Le PJD, mauvais perdant

- 12h20 - Maroc - Ecrit par : S.A

Après une décennie à la tête du gouvernement, le parti de la justice et du développement (PJD) s’est effondré dans les urnes le 8 septembre dernier et a du mal à accepter sa défaite. Les islamistes jettent du discrédit sur la transparence des scrutins.

Certains islamistes versent dans des insultes et des calomnies après le revers historique du PJD aux dernières élections législatives et communales. Le parti de la Lampe joue au mauvais perdant et va jusqu’à jeter du discrédit sur la transparence des scrutins en accablant le ministère de l’Intérieur, analyse Maghreb Intelligence. Aussi, ont-ils jeté du doute sur la crédibilité des institutions du pays et sur la légitimité du Parlement.

À lire : « Le PJD ne pourra se rétablir qu’après au moins une décennie » (expert)
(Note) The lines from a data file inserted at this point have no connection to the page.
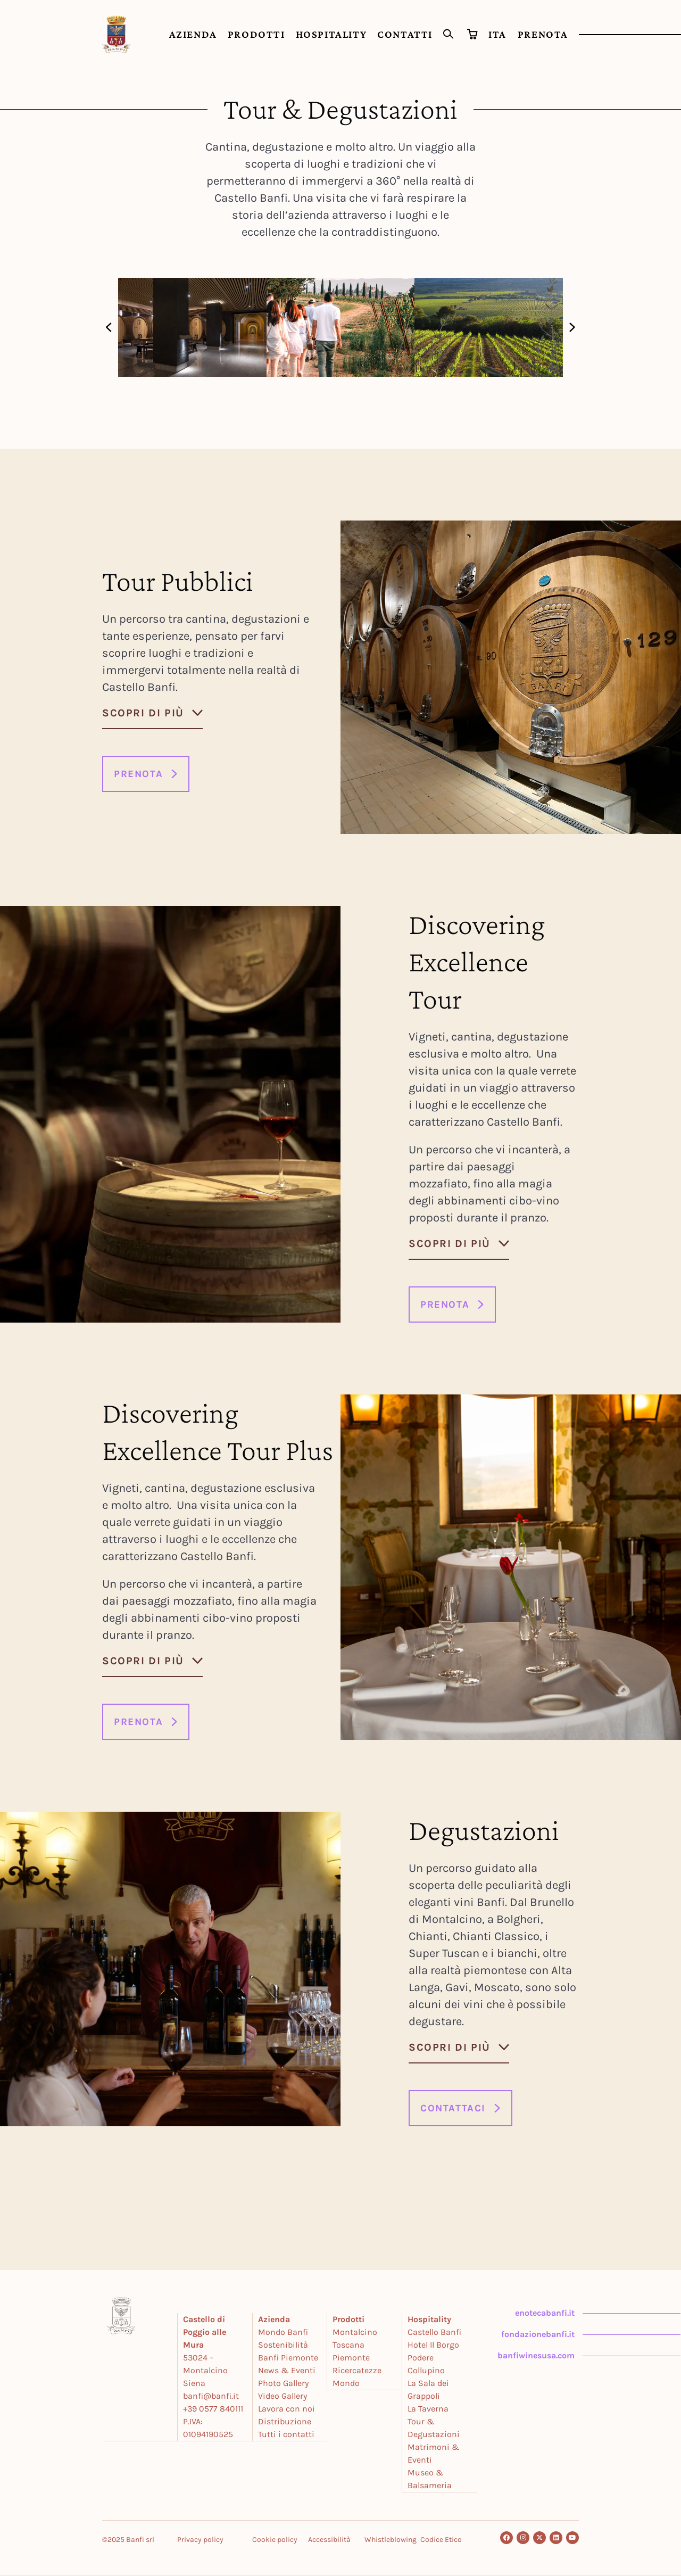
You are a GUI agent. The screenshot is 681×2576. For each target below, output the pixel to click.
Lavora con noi (287, 2410)
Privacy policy (200, 2540)
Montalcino (355, 2333)
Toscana (349, 2346)
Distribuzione (285, 2422)
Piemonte (351, 2359)
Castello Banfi (435, 2333)
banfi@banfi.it (212, 2397)
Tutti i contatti (287, 2435)
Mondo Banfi (284, 2333)
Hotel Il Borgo (434, 2346)
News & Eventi (287, 2371)
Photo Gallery (284, 2384)
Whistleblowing (390, 2540)
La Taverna (428, 2410)
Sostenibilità (284, 2346)
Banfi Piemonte (289, 2359)
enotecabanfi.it (544, 2314)
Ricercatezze (357, 2371)
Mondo (346, 2384)
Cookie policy (274, 2540)
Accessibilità (329, 2540)
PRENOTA (543, 34)
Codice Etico (441, 2540)
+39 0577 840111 (214, 2410)
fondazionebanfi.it (537, 2335)
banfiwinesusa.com (535, 2356)
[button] (108, 327)
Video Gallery (283, 2397)
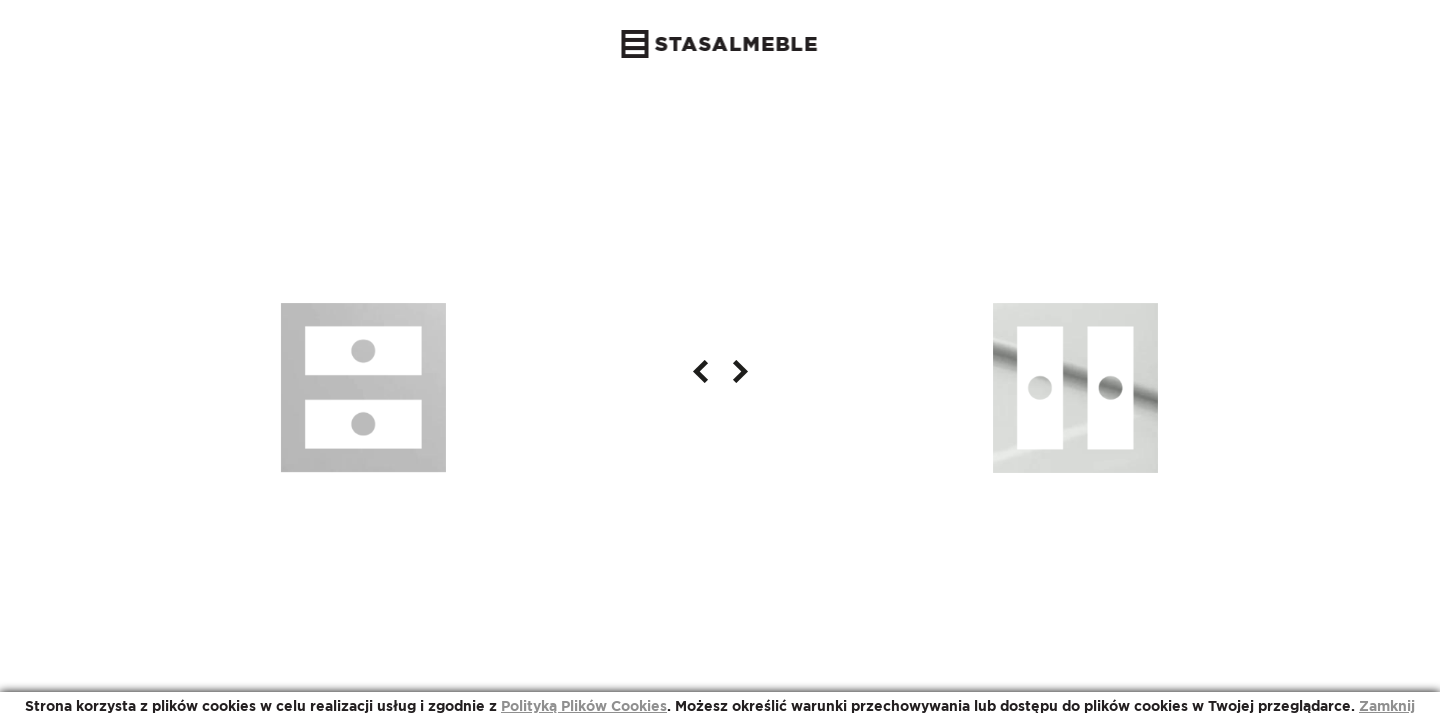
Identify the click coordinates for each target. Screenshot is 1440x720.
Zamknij (1387, 706)
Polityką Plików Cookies (584, 706)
« S’ils ont des preuves sur les irrégularités dont ils parlent, ils n’ont qu’à saisir la justice et faire des recours devant la Cour constitutionnelle », commente un politologue basé à Rabat. « Au lieu de s’agiter dans tous les sens après un vote sanction du peuple qui se passe de tout commentaire, le PJD doit faire son autocritique et revoir toute son action et toute son organisation. Sinon, l’histoire du Maroc s’écrira sans eux et ils resteront une simple parenthèse », ajoute-t-il.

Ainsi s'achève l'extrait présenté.